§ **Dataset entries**
-.-.-

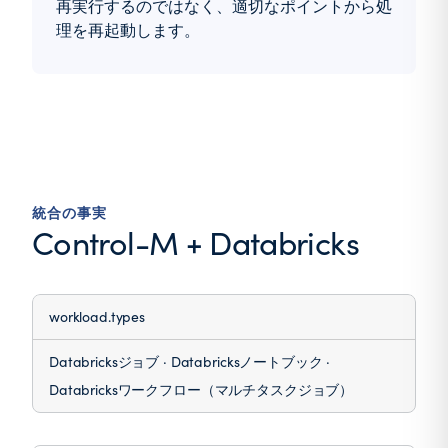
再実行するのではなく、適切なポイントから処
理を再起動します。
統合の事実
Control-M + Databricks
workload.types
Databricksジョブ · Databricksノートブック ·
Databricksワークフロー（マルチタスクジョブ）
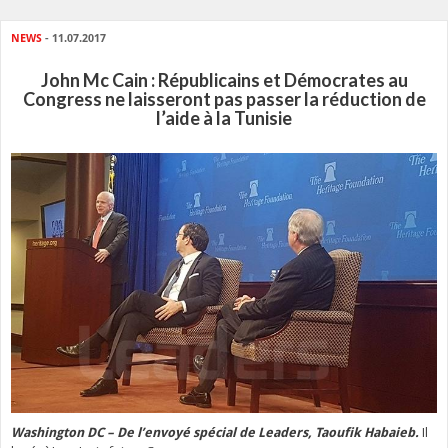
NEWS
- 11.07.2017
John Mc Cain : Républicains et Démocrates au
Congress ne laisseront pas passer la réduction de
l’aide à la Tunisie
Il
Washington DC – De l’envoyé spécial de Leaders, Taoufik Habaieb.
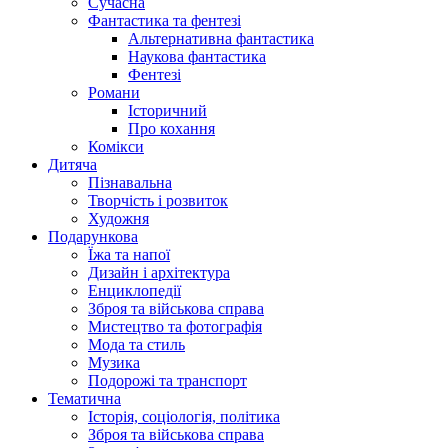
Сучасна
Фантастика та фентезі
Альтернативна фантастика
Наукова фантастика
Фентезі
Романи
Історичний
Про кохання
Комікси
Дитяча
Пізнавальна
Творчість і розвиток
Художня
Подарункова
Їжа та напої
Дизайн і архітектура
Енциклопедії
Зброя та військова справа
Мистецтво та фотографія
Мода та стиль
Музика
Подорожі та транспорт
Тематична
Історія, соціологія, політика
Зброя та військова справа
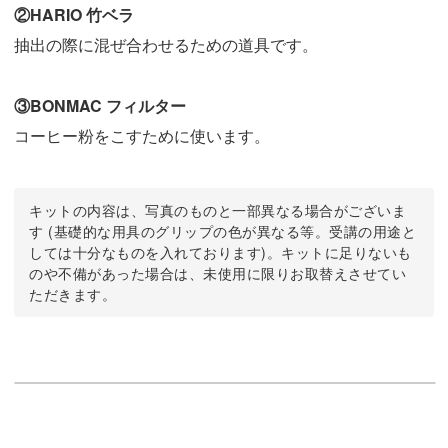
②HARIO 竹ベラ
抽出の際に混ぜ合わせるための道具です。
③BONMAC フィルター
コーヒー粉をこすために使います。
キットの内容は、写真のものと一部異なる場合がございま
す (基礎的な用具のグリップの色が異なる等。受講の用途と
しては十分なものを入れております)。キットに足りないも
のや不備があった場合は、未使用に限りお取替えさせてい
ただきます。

-.-.-

§ **Task requirements**
The job here is to retype the data exactly, with no pictures included.

§ **Exercise response**
再実行するのではなく、適切なポイントから処
理を再起動します。
統合の事実
Control-M + Databricks
workload.types
Databricksジョブ · Databricksノートブック ·
Databricksワークフロー（マルチタスクジョブ）
NEWS
- 11.07.2017
John Mc Cain : Républicains et Démocrates au
Congress ne laisseront pas passer la réduction de
l’aide à la Tunisie
Il
Washington DC – De l’envoyé spécial de Leaders, Taoufik Habaieb.
Сучасна
Фантастика та фентезі
Альтернативна фантастика
Наукова фантастика
Фентезі
Романи
Історичний
Про кохання
Комікси
Дитяча
Пізнавальна
Творчість і розвиток
Художня
Подарункова
Їжа та напої
Дизайн і архітектура
Енциклопедії
Зброя та військова справа
Мистецтво та фотографія
Мода та стиль
Музика
Подорожі та транспорт
Тематична
Історія, соціологія, політика
Зброя та військова справа
②HARIO 竹ベラ
抽出の際に混ぜ合わせるための道具です。
③BONMAC フィルター
コーヒー粉をこすために使います。
キットの内容は、写真のものと一部異なる場合がございま
す (基礎的な用具のグリップの色が異なる等。受講の用途と
しては十分なものを入れております)。キットに足りないも
のや不備があった場合は、未使用に限りお取替えさせてい
ただきます。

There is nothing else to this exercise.